__INSTRUCTIONS FOR THE TASK__. Could you copy exactly the lines from the start of the records through the one containing "Россиянин Егор Оруджев", both included, and leave out the pictures?

__LISTED ENTRIES__.

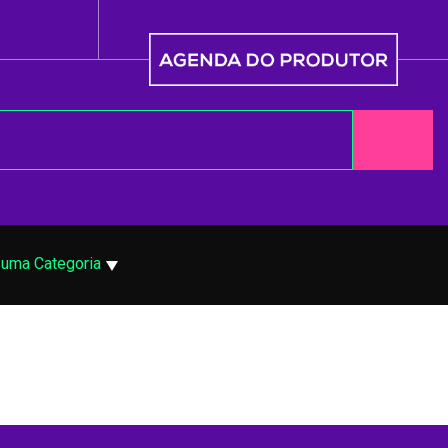
 uma Categoria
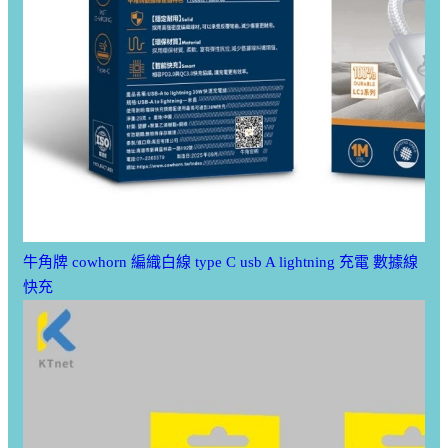
牛角牌 cowhorn 編織白線 type C usb A lightning 充電 數據線
快充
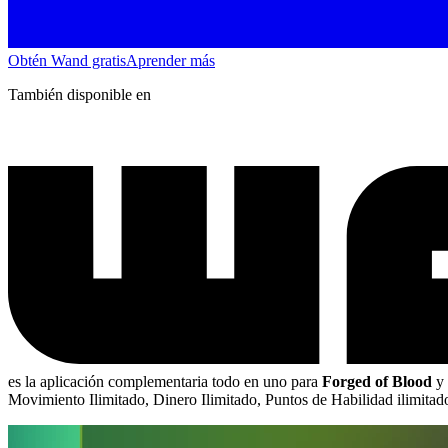
Obtén Wand gratis
Aprender más
También disponible en
es la aplicación complementaria todo en uno para
Forged of Blood
y
Movimiento Ilimitado, Dinero Ilimitado, Puntos de Habilidad ilimita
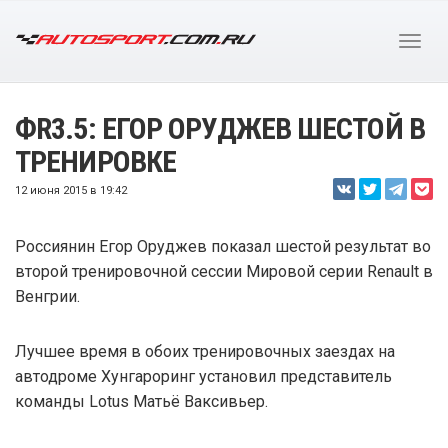
ФR3.5: ЕГОР ОРУДЖЕВ ШЕСТОЙ В
ТРЕНИРОВКЕ
12 июня 2015 в 19:42
Россиянин Егор Оруджев показал шестой результат во
второй тренировочной сессии Мировой серии Renault в
Венгрии.
Лучшее время в обоих тренировочных заездах на
автодроме Хунгароринг установил представитель
команды Lotus Матьё Ваксивьер.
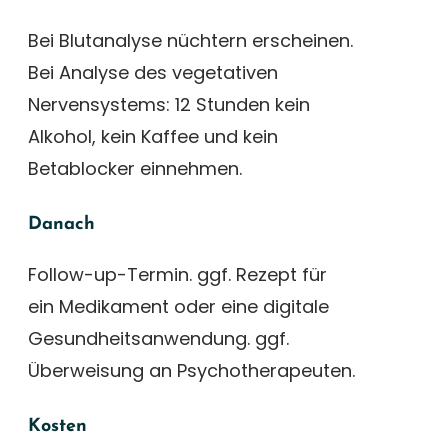
Bei Blutanalyse nüchtern erscheinen.
Bei Analyse des vegetativen
Nervensystems: 12 Stunden kein
Alkohol, kein Kaffee und kein
Betablocker einnehmen.
Danach
Follow-up-Termin. ggf. Rezept für
ein Medikament oder eine digitale
Gesundheitsanwendung. ggf.
Überweisung an Psychotherapeuten.
Kosten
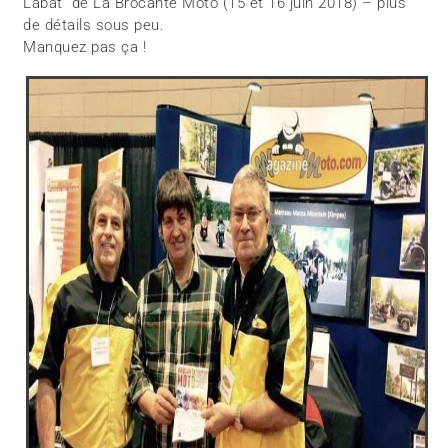
Labat de La Brocante Moto (15 et 16 juin 2018) – plus
de détails sous peu.
Manquez pas ça !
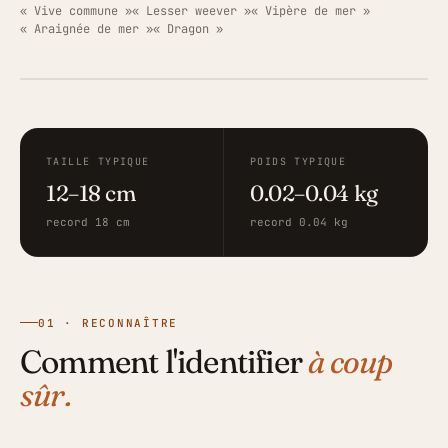
« Vive commune »
« Lesser weever »
« Vipère de mer »
« Araignée de mer »
« Dragon »
ILLUSTRATION · FISHING GRID
TAILLE TYPIQUE
POIDS TYPIQUE
12–18 cm
0.02–0.04 kg
record 18 cm
record 0.04 kg
01 · RECONNAÎTRE
Comment l'identifier
à coup
sûr.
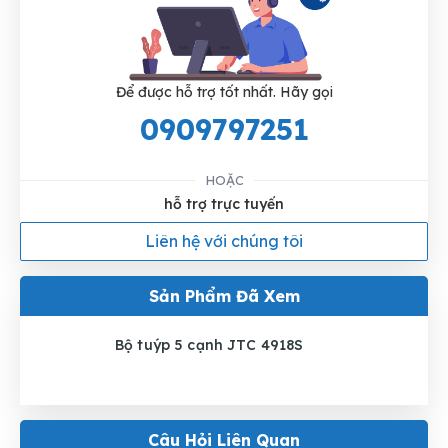
Để được hỗ trợ tốt nhất. Hãy gọi
0909797251
HOẶC
hỗ trợ trực tuyến
Liên hệ với chúng tôi
Sản Phẩm Đã Xem
Bộ tuýp 5 cạnh JTC 4918S
Câu Hỏi Liên Quan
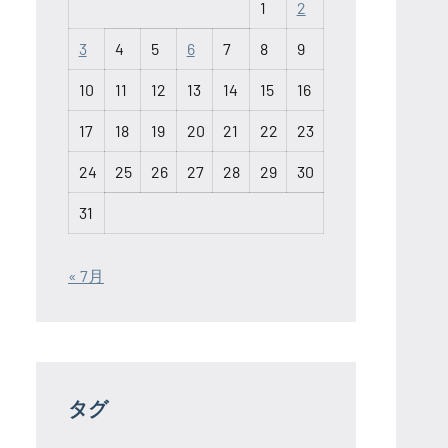
1
2
3
4
5
6
7
8
9
10
11
12
13
14
15
16
17
18
19
20
21
22
23
24
25
26
27
28
29
30
31
« 7月
タグ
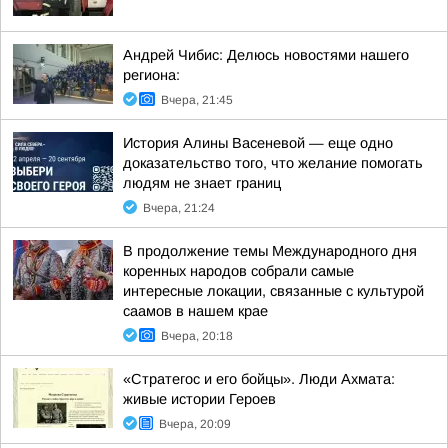
Андрей Чибис: Делюсь новостями нашего
региона:
Вчера, 21:45
История Алины Васеневой — еще одно
доказательство того, что желание помогать
людям не знает границ
Вчера, 21:24
В продолжение темы Международного дня
коренных народов собрали самые
интересные локации, связанные с культурой
саамов в нашем крае
Вчера, 20:18
«Стратегос и его бойцы». Люди Ахмата:
живые истории Героев
Вчера, 20:09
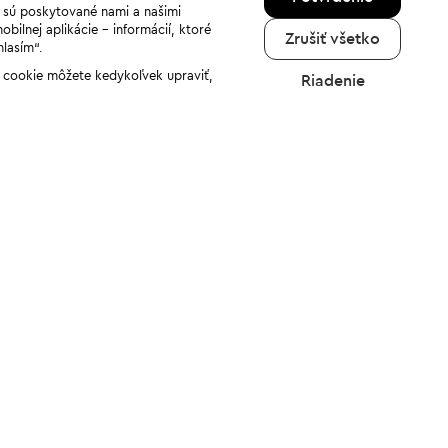
a sú poskytované nami a našimi
ilnej aplikácie - informácií, ktoré
Zrušiť všetko
hlasím“.
ov cookie môžete kedykoľvek upraviť,
Riadenie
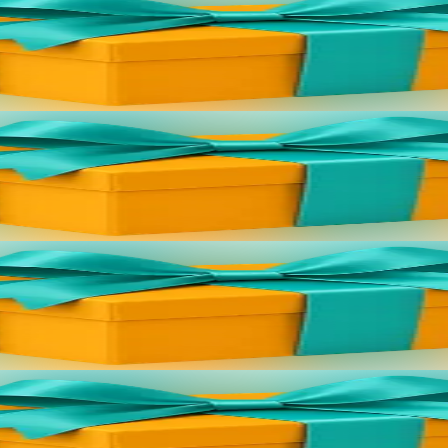
//bannouheol.com). Celui-ci vous sera envoyé par mail. Il suffira de ta
//bannouheol.com). Celui-ci vous sera envoyé par mail. Il suffira de ta
//bannouheol.com). Celui-ci vous sera envoyé par mail. Il suffira de ta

__ANSWER FOR THE TASK__.
 uma Categoria
牛角牌 cowhorn 編織白線 type C usb A lightning 充電 數據線
快充
Obtén Wand gratis
Aprender más
También disponible en
es la aplicación complementaria todo en uno para
Forged of Blood
y
Movimiento Ilimitado, Dinero Ilimitado, Puntos de Habilidad ilimita
ФR3.5: ЕГОР ОРУДЖЕВ ШЕСТОЙ В
ТРЕНИРОВКЕ
12 июня 2015 в 19:42
Россиянин Егор Оруджев показал шестой результат во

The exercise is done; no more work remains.